* [Instructions for the task]: Drop the pictures, then repeat every record exactly as it stands.

* [Data for analysis]:
════
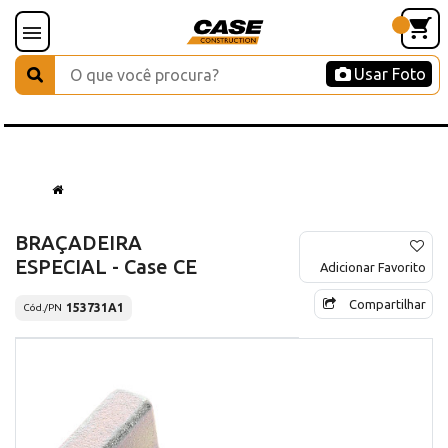
Usar Foto
BRAÇADEIRA
ESPECIAL - Case CE
Adicionar Favorito
Compartilhar
153731A1
Cód./PN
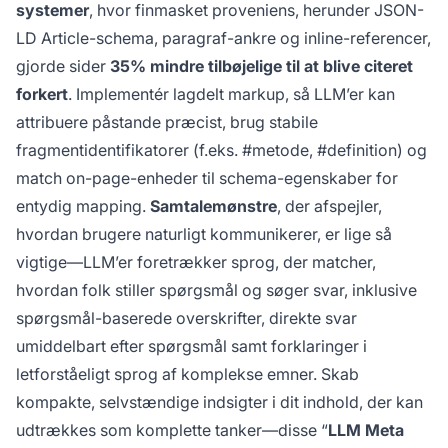
systemer
, hvor finmasket proveniens, herunder JSON-
LD Article-schema, paragraf-ankre og inline-referencer,
gjorde sider
35% mindre tilbøjelige til at blive citeret
forkert
. Implementér lagdelt markup, så LLM’er kan
attribuere påstande præcist, brug stabile
fragmentidentifikatorer (f.eks. #metode, #definition) og
match on-page-enheder til schema-egenskaber for
entydig mapping.
Samtalemønstre
, der afspejler,
hvordan brugere naturligt kommunikerer, er lige så
vigtige—LLM’er foretrækker sprog, der matcher,
hvordan folk stiller spørgsmål og søger svar, inklusive
spørgsmål-baserede overskrifter, direkte svar
umiddelbart efter spørgsmål samt forklaringer i
letforståeligt sprog af komplekse emner. Skab
kompakte, selvstændige indsigter i dit indhold, der kan
udtrækkes som komplette tanker—disse “
LLM Meta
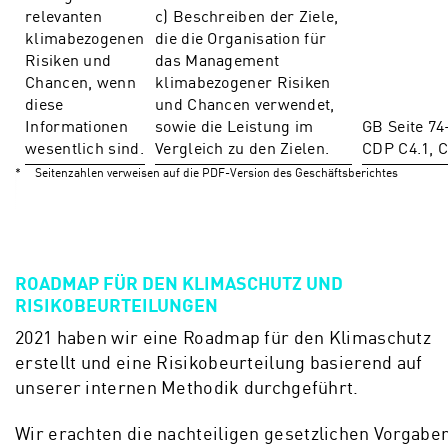
relevanten
c) Beschreiben der Ziele,
klimabezogenen
die die Organisation für
Risiken und
das Management
Chancen, wenn
klimabezogener Risiken
diese
und Chancen verwendet,
Informationen
sowie die Leistung im
GB Seite 74
wesentlich sind.
Vergleich zu den Zielen.
CDP C4.1, C
*
Seitenzahlen verweisen auf die PDF-Version des Geschäftsberichtes
ROADMAP FÜR DEN KLIMASCHUTZ UND
RISIKOBEURTEILUNGEN
2021 haben wir eine Roadmap für den Klimaschutz
erstellt und eine Risikobeurteilung basierend auf
unserer internen Methodik durchgeführt.
Wir erachten die nachteiligen gesetzlichen Vorgabe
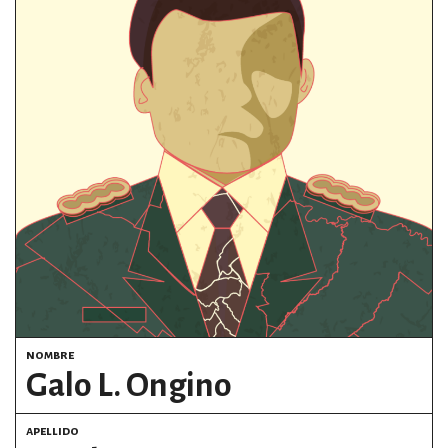
estronismo climático
escuelas fumigadas
historia de las mujeres
patria contratista
plan del terror
consumo ilustrado
surti impreso
nombre
Galo L. Ongino
apellido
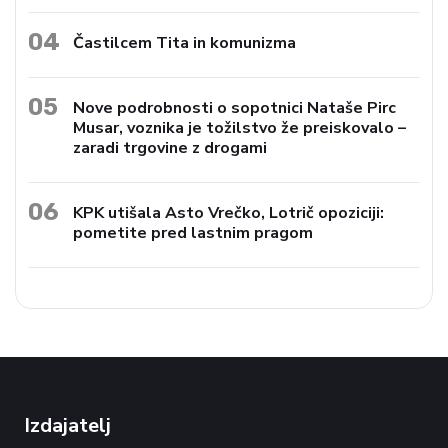
04
Častilcem Tita in komunizma
05
Nove podrobnosti o sopotnici Nataše Pirc
Musar, voznika je tožilstvo že preiskovalo –
zaradi trgovine z drogami
06
KPK utišala Asto Vrečko, Lotrič opoziciji:
pometite pred lastnim pragom
Izdajatelj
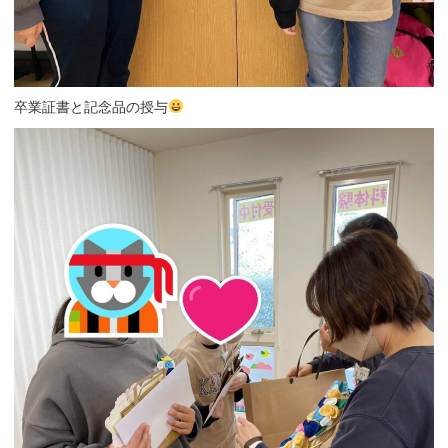
卒業証書と記念品の授与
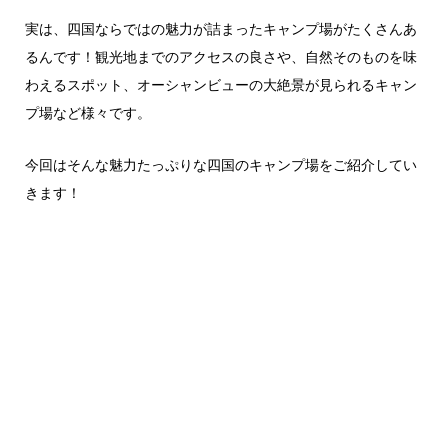
実は、四国ならではの魅力が詰まったキャンプ場がたくさんあ
るんです！観光地までのアクセスの良さや、自然そのものを味
わえるスポット、オーシャンビューの大絶景が見られるキャン
プ場など様々です。
今回はそんな魅力たっぷりな四国のキャンプ場をご紹介してい
きます！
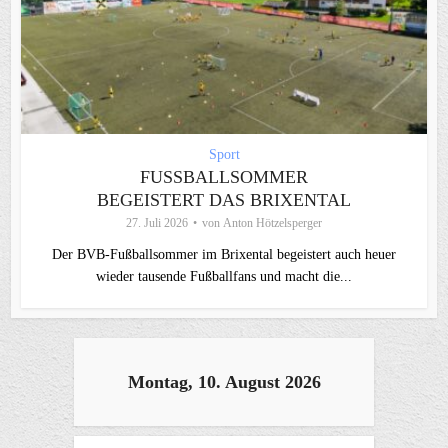
Sport
FUSSBALLSOMMER B
EGEISTERT DAS BRIXENTAL
27. Juli 2026
von
Anton Hötzelsperger
Der BVB-Fußballsommer im Brixental begeistert auch heuer
wieder tausende Fußballfans und macht die...
Montag, 10. August 2026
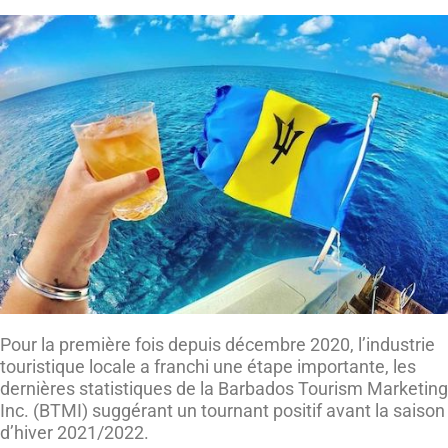
Pour la première fois depuis décembre 2020, l’industrie
touristique locale a franchi une étape importante, les
dernières statistiques de la Barbados Tourism Marketing
Inc. (BTMI) suggérant un tournant positif avant la saison
d’hiver 2021/2022.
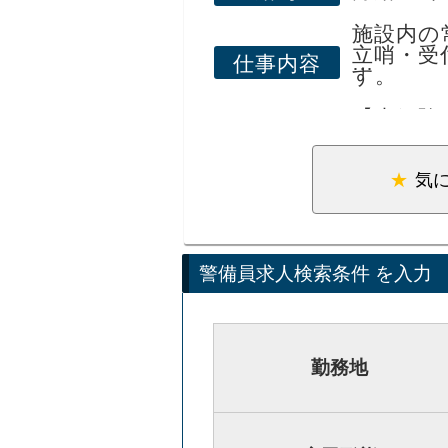
前職のドライバーでは体
施設内の
た。
立哨・受
仕事内容
す。
現在は体力的な負担が少
また警備業は「立ってい
【未経験
8割が警
業に近い業務もあり、前
業務がで
職場の人達はとても親切
ご準備し
気
方も安心して働ける職場
【幅広い
新卒入社
で、幅広
警備員求人検索条件 を入力
※定年6
り）
【キャリ
勤務地
現場で経
レンジし
たい」等
プも可能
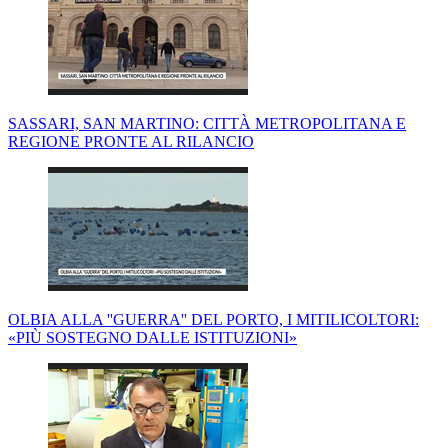
SASSARI, SAN MARTINO: CITTÀ METROPOLITANA E
REGIONE PRONTE AL RILANCIO
OLBIA ALLA ''GUERRA'' DEL PORTO, I MITILICOLTORI:
«PIÙ SOSTEGNO DALLE ISTITUZIONI»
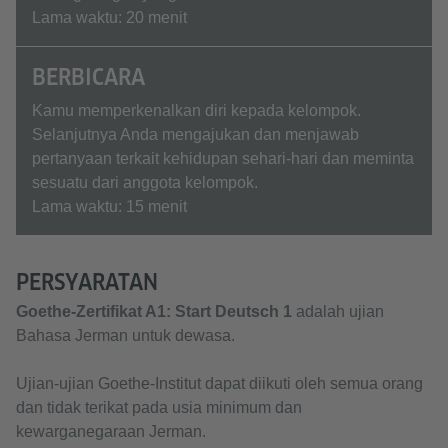
Lama waktu: 20 menit
BERBICARA
Kamu memperkenalkan diri kepada kelompok.
Selanjutnya Anda mengajukan dan menjawab
pertanyaan terkait kehidupan sehari-hari dan meminta
sesuatu dari anggota kelompok.
Lama waktu: 15 menit
PERSYARATAN
Goethe-Zertifikat A1: Start Deutsch 1
adalah ujian
Bahasa Jerman untuk dewasa.
Ujian-ujian Goethe-Institut dapat diikuti oleh semua orang
dan tidak terikat pada usia minimum dan
kewarganegaraan Jerman.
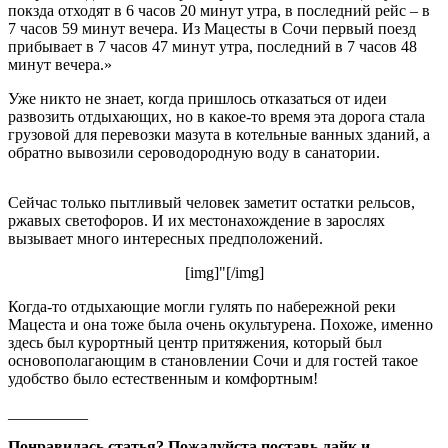
покзда отходят в 6 часов 20 минут утра, в последний рейс – в
7 часов 59 минут вечера. Из Мацесты в Сочи первый поезд
прибывает в 7 часов 47 минут утра, последний в 7 часов 48
минут вечера.»
Уже никто не знает, когда пришлось отказаться от идеи
развозить отдыхающих, но в какое-то время эта дорога стала
грузовой для перевозки мазута в котельные ванных зданий, а
обратно вывозили сероводородную воду в санатории.
Сейчас только пытливый человек заметит остатки рельсов,
ржавых светофоров. И их местонахождение в зарослях
вызывает много интересных предположений.
[img]"[/img]
Когда-то отдыхающие могли гулять по набережной реки
Мацеста и она тоже была очень окультурена. Похоже, именно
здесь был курортный центр притяжения, который был
основополагающим в становлении Сочи и для гостей такое
удобство было естественным и комфортным!
__________
Понравилась статья? Пожалуйста поставь лайк и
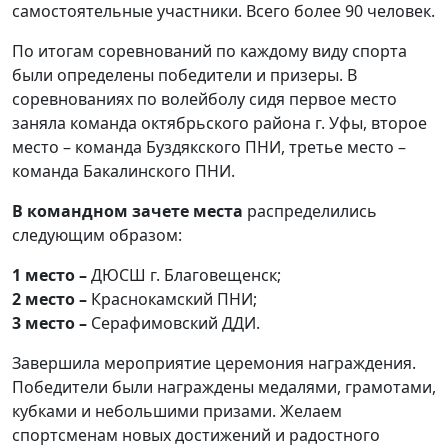
самостоятельные участники. Всего более 90 человек.
По итогам соревнований по каждому виду спорта
были определены победители и призеры. В
соревнованиях по волейболу сидя первое место
заняла команда октябрьского района г. Уфы, второе
место – команда Буздякского ПНИ, третье место –
команда Бакалинского ПНИ.
В командном зачете места
распределились
следующим образом:
1 место –
ДЮСШ г. Благовещенск;
2 место –
Краснокамский ПНИ;
3 место –
Серафимовский ДДИ.
Завершила мероприятие церемония награждения.
Победители были награждены медалями, грамотами,
кубками и небольшими призами. Желаем
спортсменам новых достижений и радостного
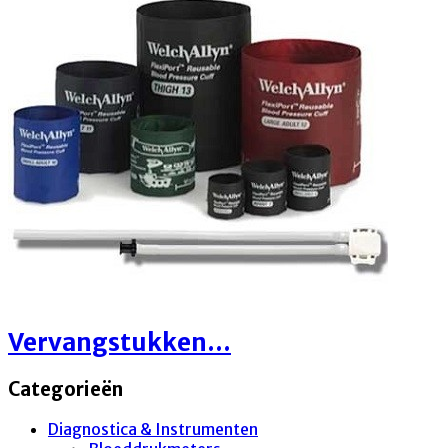
Vervangstukken...
Categorieën
Diagnostica & Instrumenten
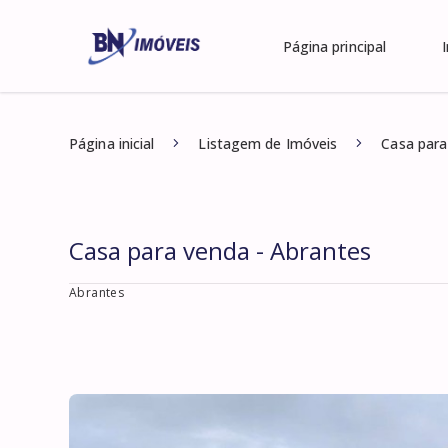
Página principal
Página inicial
Listagem de Imóveis
Casa para
Casa para venda - Abrantes
Abrantes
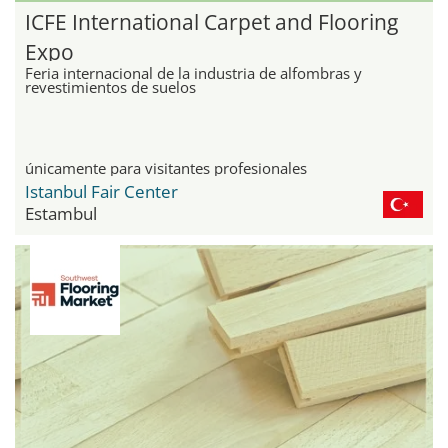
ICFE International Carpet and Flooring
Expo
Feria internacional de la industria de alfombras y
revestimientos de suelos
únicamente para visitantes profesionales
Istanbul Fair Center
Estambul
════
* [Result of the task]:
Usar Foto
BRAÇADEIRA
ESPECIAL - Case CE
Adicionar Favorito
Compartilhar
153731A1
Cód./PN
systemer
, hvor finmasket proveniens, herunder JSON-
LD Article-schema, paragraf-ankre og inline-referencer,
gjorde sider
35% mindre tilbøjelige til at blive citeret
forkert
. Implementér lagdelt markup, så LLM’er kan
attribuere påstande præcist, brug stabile
fragmentidentifikatorer (f.eks. #metode, #definition) og
match on-page-enheder til schema-egenskaber for
entydig mapping.
Samtalemønstre
, der afspejler,
hvordan brugere naturligt kommunikerer, er lige så
vigtige—LLM’er foretrækker sprog, der matcher,
hvordan folk stiller spørgsmål og søger svar, inklusive
spørgsmål-baserede overskrifter, direkte svar
umiddelbart efter spørgsmål samt forklaringer i
letforståeligt sprog af komplekse emner. Skab
kompakte, selvstændige indsigter i dit indhold, der kan
udtrækkes som komplette tanker—disse “
LLM Meta
relevanten
c) Beschreiben der Ziele,
klimabezogenen
die die Organisation für
Risiken und
das Management
Chancen, wenn
klimabezogener Risiken
diese
und Chancen verwendet,
Informationen
sowie die Leistung im
GB Seite 74
wesentlich sind.
Vergleich zu den Zielen.
CDP C4.1, C
*
Seitenzahlen verweisen auf die PDF-Version des Geschäftsberichtes
ROADMAP FÜR DEN KLIMASCHUTZ UND
RISIKOBEURTEILUNGEN
2021 haben wir eine Roadmap für den Klimaschutz
erstellt und eine Risikobeurteilung basierend auf
unserer internen Methodik durchgeführt.
Wir erachten die nachteiligen gesetzlichen Vorgabe
estronismo climático
escuelas fumigadas
historia de las mujeres
patria contratista
plan del terror
consumo ilustrado
surti impreso
nombre
Galo L. Ongino
apellido
04
Častilcem Tita in komunizma
05
Nove podrobnosti o sopotnici Nataše Pirc
Musar, voznika je tožilstvo že preiskovalo –
zaradi trgovine z drogami
06
KPK utišala Asto Vrečko, Lotrič opoziciji:
pometite pred lastnim pragom
Izdajatelj
卒業証書と記念品の授与
実は、四国ならではの魅力が詰まったキャンプ場がたくさんあ
るんです！観光地までのアクセスの良さや、自然そのものを味
わえるスポット、オーシャンビューの大絶景が見られるキャン
プ場など様々です。
今回はそんな魅力たっぷりな四国のキャンプ場をご紹介してい
きます！
Sport
FUSSBALLSOMMER B
EGEISTERT DAS BRIXENTAL
27. Juli 2026
von
Anton Hötzelsperger
Der BVB-Fußballsommer im Brixental begeistert auch heuer
wieder tausende Fußballfans und macht die...
Montag, 10. August 2026
Pour la première fois depuis décembre 2020, l’industrie
touristique locale a franchi une étape importante, les
dernières statistiques de la Barbados Tourism Marketing
Inc. (BTMI) suggérant un tournant positif avant la saison
d’hiver 2021/2022.
前職のドライバーでは体
施設内の
た。
立哨・受
仕事内容
す。
現在は体力的な負担が少
また警備業は「立ってい
【未経験
8割が警
業に近い業務もあり、前
業務がで
職場の人達はとても親切
ご準備し
気
方も安心して働ける職場
【幅広い
新卒入社
で、幅広
警備員求人検索条件 を入力
※定年6
り）
【キャリ
勤務地
現場で経
レンジし
たい」等
プも可能
SASSARI, SAN MARTINO: CITTÀ METROPOLITANA E
REGIONE PRONTE AL RILANCIO
OLBIA ALLA ''GUERRA'' DEL PORTO, I MITILICOLTORI:
«PIÙ SOSTEGNO DALLE ISTITUZIONI»
Lama waktu: 20 menit
BERBICARA
Kamu memperkenalkan diri kepada kelompok.
Selanjutnya Anda mengajukan dan menjawab
pertanyaan terkait kehidupan sehari-hari dan meminta
sesuatu dari anggota kelompok.
Lama waktu: 15 menit
PERSYARATAN
Goethe-Zertifikat A1: Start Deutsch 1
adalah ujian
Bahasa Jerman untuk dewasa.
Ujian-ujian Goethe-Institut dapat diikuti oleh semua orang
dan tidak terikat pada usia minimum dan
kewarganegaraan Jerman.
покзда отходят в 6 часов 20 минут утра, в последний рейс – в
7 часов 59 минут вечера. Из Мацесты в Сочи первый поезд
прибывает в 7 часов 47 минут утра, последний в 7 часов 48
минут вечера.»
Уже никто не знает, когда пришлось отказаться от идеи
развозить отдыхающих, но в какое-то время эта дорога стала
грузовой для перевозки мазута в котельные ванных зданий, а
обратно вывозили сероводородную воду в санатории.
Сейчас только пытливый человек заметит остатки рельсов,
ржавых светофоров. И их местонахождение в зарослях
вызывает много интересных предположений.
[img]"[/img]
Когда-то отдыхающие могли гулять по набережной реки
Мацеста и она тоже была очень окультурена. Похоже, именно
здесь был курортный центр притяжения, который был
основополагающим в становлении Сочи и для гостей такое
удобство было естественным и комфортным!
__________
Понравилась статья? Пожалуйста поставь лайк и
самостоятельные участники. Всего более 90 человек.
По итогам соревнований по каждому виду спорта
были определены победители и призеры. В
соревнованиях по волейболу сидя первое место
заняла команда октябрьского района г. Уфы, второе
место – команда Буздякского ПНИ, третье место –
команда Бакалинского ПНИ.
В командном зачете места
распределились
следующим образом:
1 место –
ДЮСШ г. Благовещенск;
2 место –
Краснокамский ПНИ;
3 место –
Серафимовский ДДИ.
Завершила мероприятие церемония награждения.
Победители были награждены медалями, грамотами,
кубками и небольшими призами. Желаем
спортсменам новых достижений и радостного
Vervangstukken...
Categorieën
Diagnostica & Instrumenten
Página principal
Página inicial
Listagem de Imóveis
Casa para
Casa para venda - Abrantes
Abrantes
ICFE International Carpet and Flooring
Expo
Feria internacional de la industria de alfombras y
revestimientos de suelos
únicamente para visitantes profesionales
Istanbul Fair Center
Estambul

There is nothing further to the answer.